The identity a user creates when they register for WeChat determines which system they will be under. This identity is immutable. Regardless of a user’s location, chosen settings, or attempts to change registration details, they will always be locked into the same system. Even if this restriction is not the functionality intended by WeChat, the idea that such a system is possible is a serious concern for future transnational Chinese citizens–some of whom might in the future even become citizens of other nations.

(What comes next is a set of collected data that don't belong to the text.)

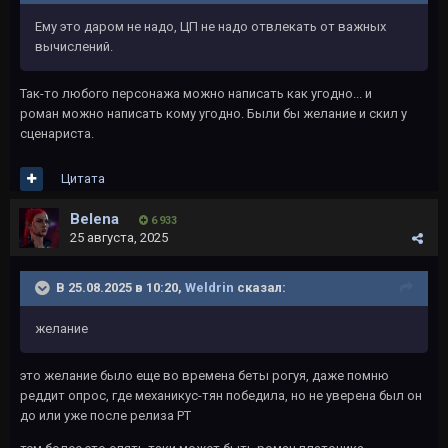
Ему это даром не надо, ЦП не надо отвлекать от важных
вычислений.
Так-то любого персонажа можно написать как угодно... и
роман можно написать кому угодно. Были бы желание и скил у
сценариста.
Цитата
Belena
6 933
25 августа, 2025
В 25.08.2025 в 10:20,
Weldrin
сказал:
желание
это желание было еще во времена беты рогуя, даже помню
реддит опрос, где механикус-тян победила, но не уверена был он
до или уже после релиза РТ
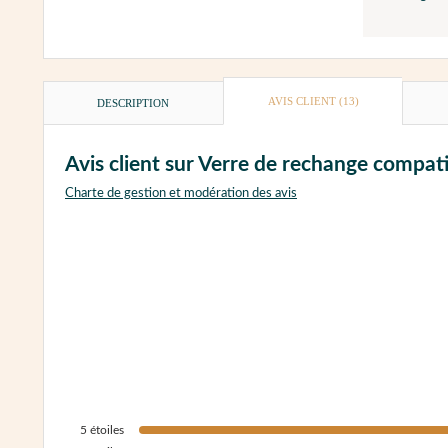
AVIS CLIENT
(13)
DESCRIPTION
Avis client sur Verre de rechange compati
Charte de gestion et modération des avis
5
étoiles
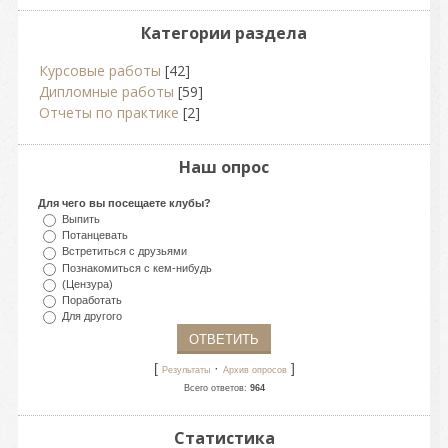
Категории раздела
Курсовые работы
[42]
Дипломные работы
[59]
Отчеты по практике
[2]
Наш опрос
Для чего вы посещаете клубы?
Выпить
Потанцевать
Встретиться с друзьями
Познакомиться с кем-нибудь
(Цензура)
Поработать
Для другого
[
·
]
Результаты
Архив опросов
Всего ответов:
964
Статистика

Also of concern is that WeChat’s notices for censoring content have become much more opaque. Users no longer have any form of notification that messages are filtered on chat and the messages that are provided for URL and public post blocking are ambiguous. Furthermore, the nuance between the contexts in which censorship takes place has grown more sophisticated. WeChat turns on censorship only for users registered from mainland China and imposes greater restrictions on those features within the app which allow for the greatest reach. The recognition of the difference between public spaces (public accounts platform) and semi-public spaces (group chat) suggests a desire to integrate censorship ever more tightly and seamlessly into the app depending on the perceived “threat.”
While these controls, combined with more opaque censorship, do on the one hand provide a more friction-less user experience for the vast majority of users, it also shields them from encountering such censorship. By calibrating censorship in such a way, WeChat may hope to either squeeze out the minority who hope to use WeChat as a source for independent news and commentary (as either a broadcaster or consumer) or limit their audience as much as possible.
As content filtering and other controls become more invisible and seamless to users, documenting how these features work through the type of research demonstrated in this report is increasingly important to ensure users can make more informed decisions about the apps they use and the social media experiences upon which they rely.
1. There were still 14 URLs blocked only when testing a Canadian account on an American network, but inspection shows that these were inconsistently blocked and so would have eventually been eliminated after enough retests, and so we disregard them from our analysis.↩
We are grateful to Zubayra Shamseden (Uyghur Human Rights Project) for translation assistance and Professors Ron Deibert and Jedidiah Crandall for supervision.